Writing +1G for the end sector of the first partition would be the same as entering 2099199.

The following commands may also come in handy during the process:

  • print the current state of the table draft -> p
  • quit without applying any changes -> q
  • show help/manual -> m

The table looks something like this now:

Device        Start       End   Sectors   Size Type
/dev/sda1      2048   2099199   2097152     1G EFI System
/dev/sda2   2099200 421279835 419188736 199.9G Linux filesystem
/dev/sda3 421278936 488396799  67108864    32G Linux swap

Formatting and Encryption

Now that the partition table is set up, let’s commence with the establishment of the file system.

boot / sda1

A short glimpse into the UEFI specs and one can tell, that we should go with FAT32 for the /boot partition. I like to keep things simple, so let’s finish this one quickly.

sudo mkfs.fat -F32 -n "EFI BOOT" /dev/sda1

root / sda2

Finally we’ve come to the exiting part of this chapter. The order in which encryption is applied and file system is set up is as follows. First the partition is encrypted using LUKS2 with the help of the cryptsetup tool. Then the LUKS2 layer is unlocked and the mkfs.ext4 command is used to emplace the file system in there.

During cryptsetup luksFormat, the user is prompted to confirm the irrevocable overwrite. It should be OK as I do not expect to have any accessible data at this point anyway. One important parameter I want to mention. -y will verify the passphrase by asking for it twice. IMHO this should be the default behavior, but who am I to judge. I assume the remaining parameters are self explanatory.

sudo cryptsetup luksFormat -y --type luks2 /dev/sda2

LUKS2 encrypts on block device level. Which means, in order to facilitate file writing a file system is required. Therefore access to the underlying block device is necessary. cryptsetup luksOpen allows access to a LUKS2 secured block device by a given label. This will map the block device to /dev/mapper/root.

sudo cryptsetup luksOpen /dev/sda2 root

Afterwards the file system can be created as usual, barring the extraordinary path.

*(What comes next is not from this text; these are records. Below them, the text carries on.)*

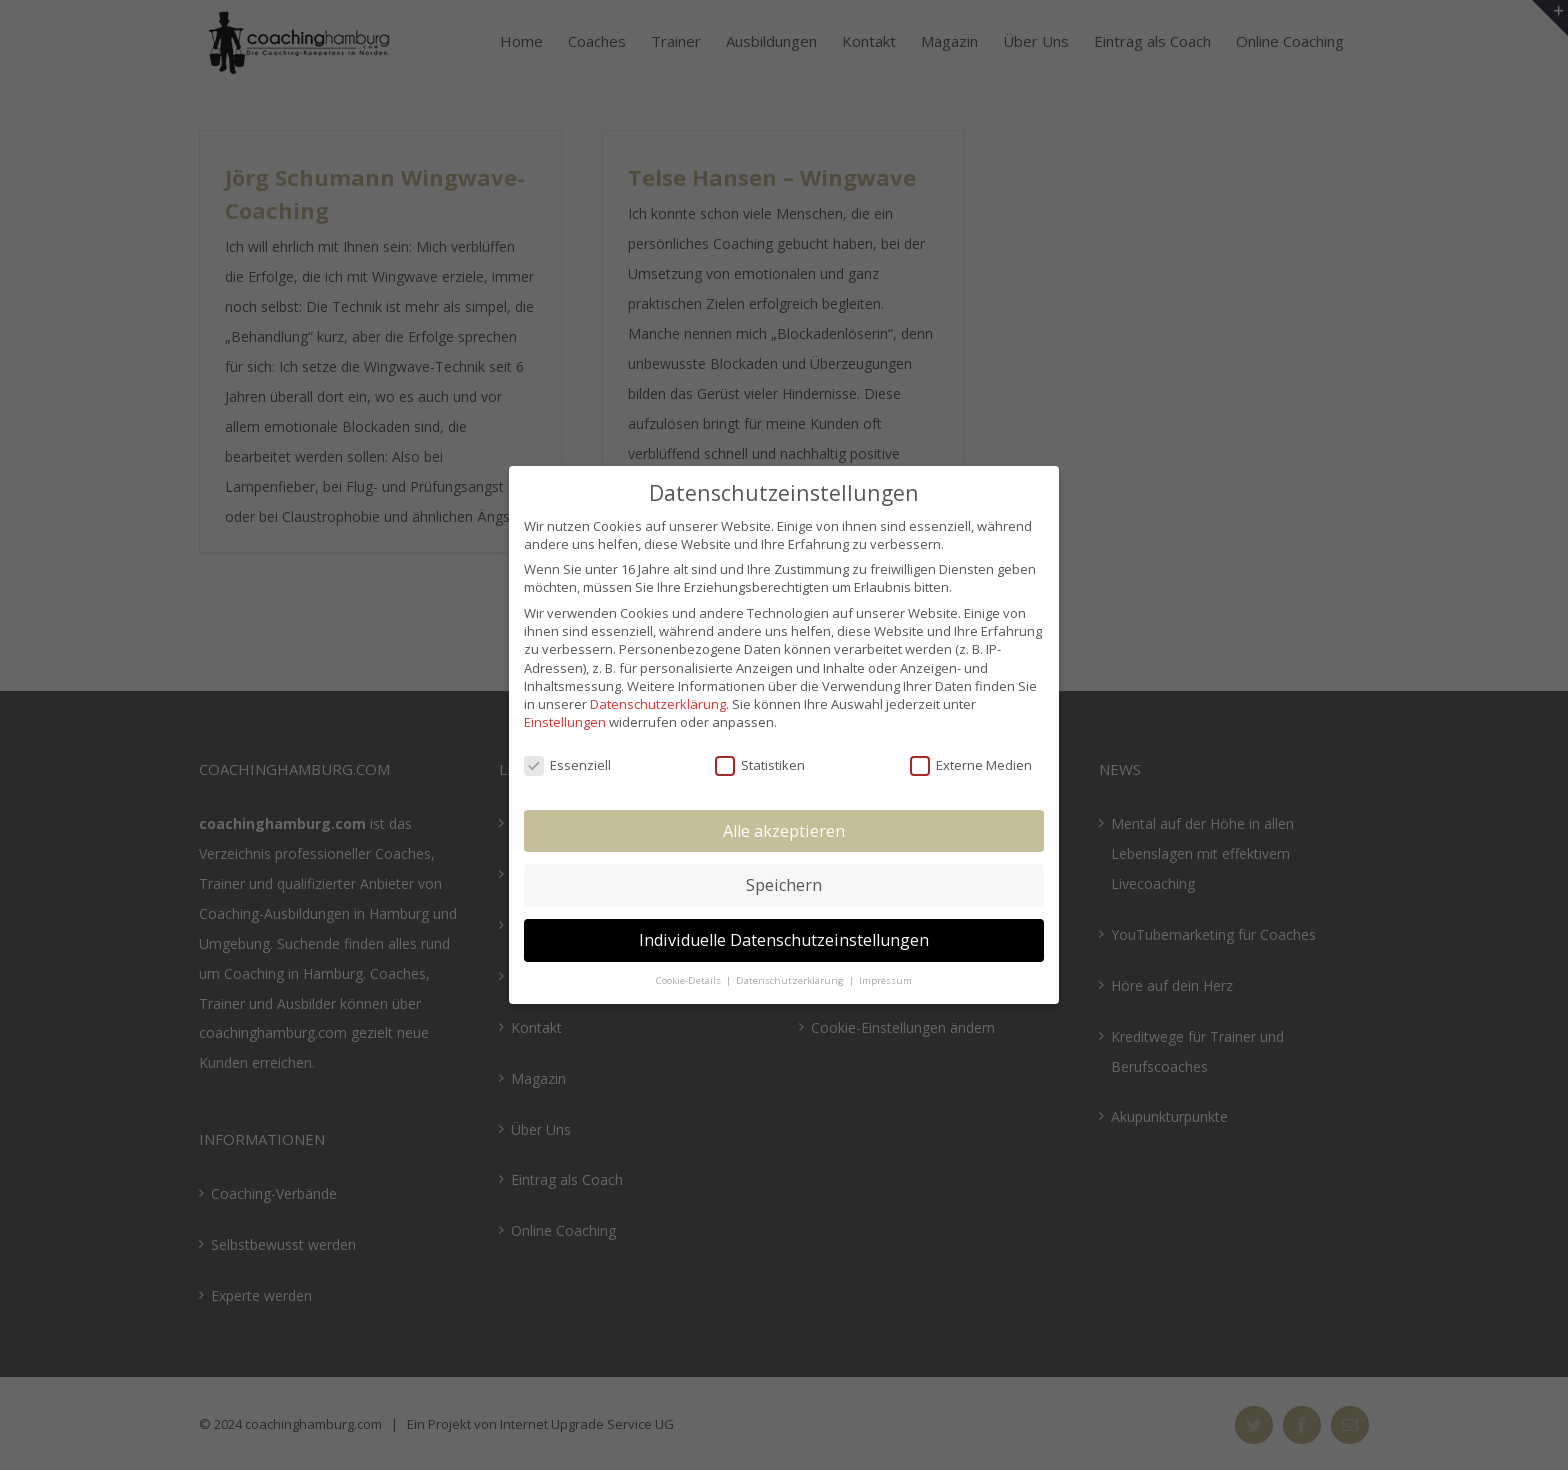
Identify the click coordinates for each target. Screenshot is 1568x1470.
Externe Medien (971, 765)
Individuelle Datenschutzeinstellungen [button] (784, 940)
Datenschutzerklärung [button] (791, 980)
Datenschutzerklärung (658, 704)
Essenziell (567, 765)
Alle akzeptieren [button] (784, 831)
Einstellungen (565, 722)
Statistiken (760, 765)
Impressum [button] (885, 980)
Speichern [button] (784, 885)
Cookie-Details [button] (690, 980)
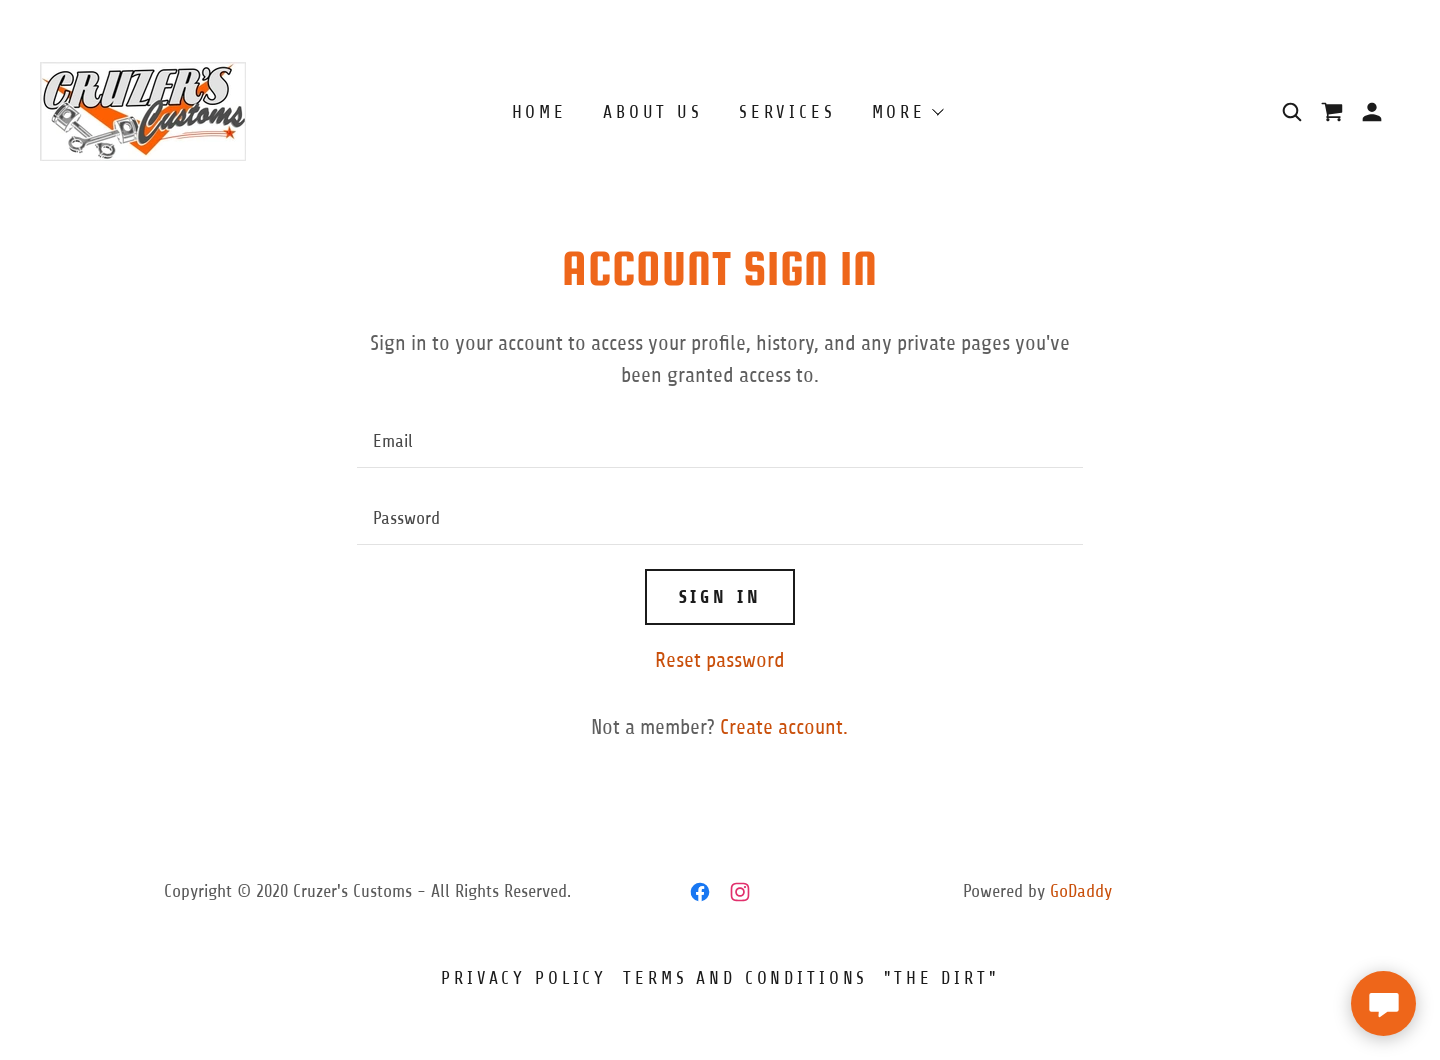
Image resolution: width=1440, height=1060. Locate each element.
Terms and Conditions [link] (745, 978)
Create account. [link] (784, 727)
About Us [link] (653, 112)
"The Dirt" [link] (941, 978)
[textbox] (719, 441)
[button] (1372, 112)
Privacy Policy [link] (524, 978)
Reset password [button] (720, 660)
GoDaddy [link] (1081, 891)
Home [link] (539, 112)
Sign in (720, 597)
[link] (143, 110)
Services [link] (787, 112)
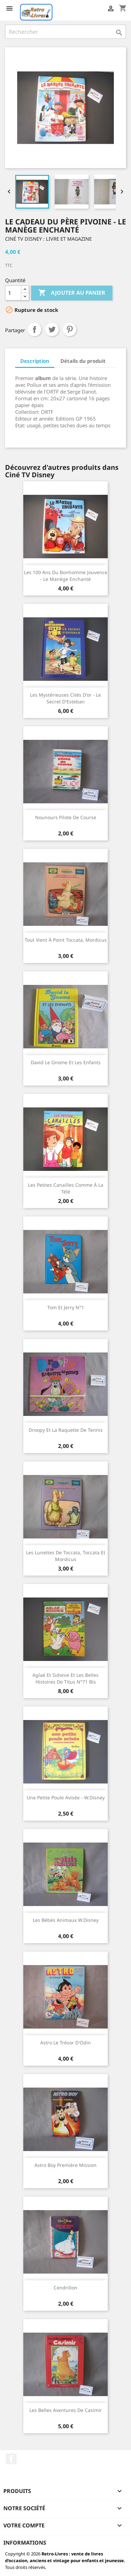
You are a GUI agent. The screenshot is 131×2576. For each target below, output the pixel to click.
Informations (24, 2542)
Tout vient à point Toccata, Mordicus (66, 940)
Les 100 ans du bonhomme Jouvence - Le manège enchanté (65, 575)
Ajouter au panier (71, 293)
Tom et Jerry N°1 (65, 1307)
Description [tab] (34, 360)
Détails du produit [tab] (83, 360)
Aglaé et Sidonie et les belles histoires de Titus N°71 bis (65, 1678)
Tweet (52, 329)
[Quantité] (13, 293)
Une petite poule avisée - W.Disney (66, 1797)
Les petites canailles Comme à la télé (65, 1188)
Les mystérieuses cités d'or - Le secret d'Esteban (65, 698)
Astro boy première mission (65, 2165)
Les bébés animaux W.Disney (66, 1920)
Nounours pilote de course (65, 817)
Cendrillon (65, 2287)
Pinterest (69, 329)
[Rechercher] (65, 32)
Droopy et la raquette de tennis (66, 1430)
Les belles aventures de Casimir (65, 2410)
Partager (34, 329)
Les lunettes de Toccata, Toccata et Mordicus (65, 1555)
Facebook (11, 2458)
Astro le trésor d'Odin (65, 2042)
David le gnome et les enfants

sudo mkfs.ext4 -L "root" /dev/mapper/root

swap / sda3

Let’s walk through the future boot process and assume wakeup from hibernation, or suspend-to-RAM. The bootloader at /boot is not a problem, as this partition is not encrypted. Now we need to unlock the root file system /, so we type in a password. Then, we still need to unlock the swap partition. Remembering and entering a second password is more than inconvenient.

Fortunately we just unlocked an encrypted file system, which in turn may contain a secret to unlock further partitions. LUKS2 provides a variety of different key types. One of which is a keyfile made of arbitrary binary data.

Let’s mount the previously created file system and place a keyfile there.

sudo mount /dev/mapper/root /mnt
sudo dd bs=2048 count=1 if=/dev/urandom of=/mnt/keyfile iflag=fullblock

The following steps are similar to those in root / sda2, except the keyfile is used instead of a passphrase.

sudo cryptsetup luksFormat --type luks2 --key-file /mnt/keyfile /dev/sda3
sudo cryptsetup luksOpen --keyfile /mnt/keyfile /dev/sda3 swap
sudo mkswap -L "Linux swap" /dev/mapper/swap

The bootloader can be configured to automatically unlock the swap partition using the keyfile, once the root file system gets unlocked.


In the end, I got what I was planing for. Encrypted root file system and swap. It already took me a considerable amount of time and effort to write this chapter. After a short peek into the YubiKey topic, I decided to defer it to a future chapter.

This is it for now. Here is a breakdown of my hard drive:

lsblk -o name,size,type,fstype,label
sda       232.9G disk
+- sda1       1G part  vfat        EFI BOOT
+- sda2   199.9G part  crypto_LUKS
|+-- root 199.9G crypt ext4        root
+- sda3      32G part  crypto_LUKS
+-- swap     32G crypt swap        Linux swap

For further investigation of the LUKS2 devices the cryptsetup luksDump command will come in handy.